What is required → Find how many lines of the listing include the string "plan", and report only that figure.

----------

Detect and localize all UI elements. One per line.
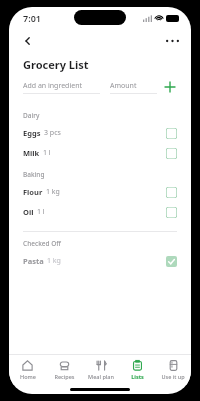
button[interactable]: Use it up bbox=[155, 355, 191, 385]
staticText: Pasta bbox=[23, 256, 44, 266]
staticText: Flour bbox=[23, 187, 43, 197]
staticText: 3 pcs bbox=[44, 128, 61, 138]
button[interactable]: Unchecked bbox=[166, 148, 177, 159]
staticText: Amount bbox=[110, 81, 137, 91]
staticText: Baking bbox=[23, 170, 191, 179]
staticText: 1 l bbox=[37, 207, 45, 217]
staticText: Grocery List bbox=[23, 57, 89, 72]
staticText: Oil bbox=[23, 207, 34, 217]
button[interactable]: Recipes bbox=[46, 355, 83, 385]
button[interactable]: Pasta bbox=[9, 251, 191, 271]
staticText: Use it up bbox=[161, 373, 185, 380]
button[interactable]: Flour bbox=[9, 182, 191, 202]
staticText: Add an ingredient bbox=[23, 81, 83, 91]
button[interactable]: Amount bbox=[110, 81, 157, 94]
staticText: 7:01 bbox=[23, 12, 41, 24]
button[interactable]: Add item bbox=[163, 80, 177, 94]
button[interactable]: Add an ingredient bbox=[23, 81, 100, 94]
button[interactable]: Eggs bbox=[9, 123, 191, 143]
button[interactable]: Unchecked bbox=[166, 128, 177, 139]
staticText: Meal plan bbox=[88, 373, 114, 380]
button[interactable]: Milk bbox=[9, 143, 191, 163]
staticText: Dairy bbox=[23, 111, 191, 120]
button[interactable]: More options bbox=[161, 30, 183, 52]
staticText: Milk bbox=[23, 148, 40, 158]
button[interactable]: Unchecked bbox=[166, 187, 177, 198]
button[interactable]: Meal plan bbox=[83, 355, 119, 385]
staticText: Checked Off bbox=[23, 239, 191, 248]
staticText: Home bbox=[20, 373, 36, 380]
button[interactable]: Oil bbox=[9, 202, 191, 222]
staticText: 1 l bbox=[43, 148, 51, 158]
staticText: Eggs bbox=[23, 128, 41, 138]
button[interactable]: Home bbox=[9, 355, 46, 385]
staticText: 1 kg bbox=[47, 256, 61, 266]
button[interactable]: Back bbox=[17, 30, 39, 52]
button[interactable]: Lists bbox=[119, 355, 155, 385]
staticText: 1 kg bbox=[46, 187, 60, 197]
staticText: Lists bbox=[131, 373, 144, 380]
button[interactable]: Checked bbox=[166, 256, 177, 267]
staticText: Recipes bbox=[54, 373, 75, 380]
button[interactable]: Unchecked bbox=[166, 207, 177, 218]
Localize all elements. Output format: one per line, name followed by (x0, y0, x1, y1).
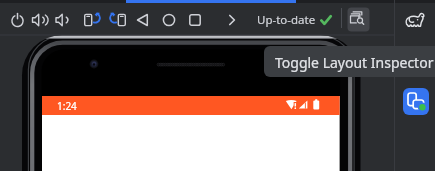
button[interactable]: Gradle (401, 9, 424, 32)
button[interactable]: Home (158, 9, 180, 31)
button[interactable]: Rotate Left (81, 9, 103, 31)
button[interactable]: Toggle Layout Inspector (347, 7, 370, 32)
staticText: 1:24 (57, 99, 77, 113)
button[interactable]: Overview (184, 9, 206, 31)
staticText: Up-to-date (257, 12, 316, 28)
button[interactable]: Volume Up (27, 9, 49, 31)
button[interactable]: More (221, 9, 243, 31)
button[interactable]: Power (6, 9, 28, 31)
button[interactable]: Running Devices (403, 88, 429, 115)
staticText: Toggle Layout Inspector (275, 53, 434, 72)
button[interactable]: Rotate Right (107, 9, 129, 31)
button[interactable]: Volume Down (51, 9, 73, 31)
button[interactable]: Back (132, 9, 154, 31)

----------

Answer to the problem → 2